ACTION ITEM :: Omit each picture as you copy the entries exactly.

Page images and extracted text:
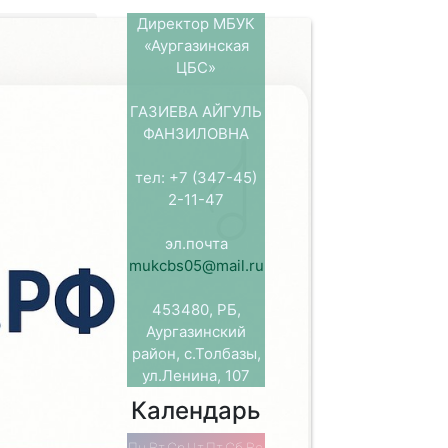
Директор МБУК
«Аургазинская
ЦБС»
равовой
ГАЗИЕВА АЙГУЛЬ
альной
ФАНЗИЛОВНА
н-мероприятие
тел: +7 (347-45)
2-11-47
Российских и
ными правами
эл.почта
овой форме
mukcbs05@mail.ru
ностями,
рина
охожи и чем
453480, РБ,
е и лошади
Аургазинский
ловеком в
район, с.Толбазы,
» и песню
ул.Ленина, 107
янная книжная
Календарь
Пн
Вт
Ср
Чт
Пт
Сб
Вс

SOLUTION FOR THIS EXERCISE ::
Директор МБУК
«Аургазинская
ЦБС»
равовой
ГАЗИЕВА АЙГУЛЬ
альной
ФАНЗИЛОВНА
н-мероприятие
тел: +7 (347-45)
2-11-47
Российских и
ными правами
эл.почта
овой форме
mukcbs05@mail.ru
ностями,
рина
охожи и чем
453480, РБ,
е и лошади
Аургазинский
ловеком в
район, с.Толбазы,
» и песню
ул.Ленина, 107
янная книжная
Календарь
Пн
Вт
Ср
Чт
Пт
Сб
Вс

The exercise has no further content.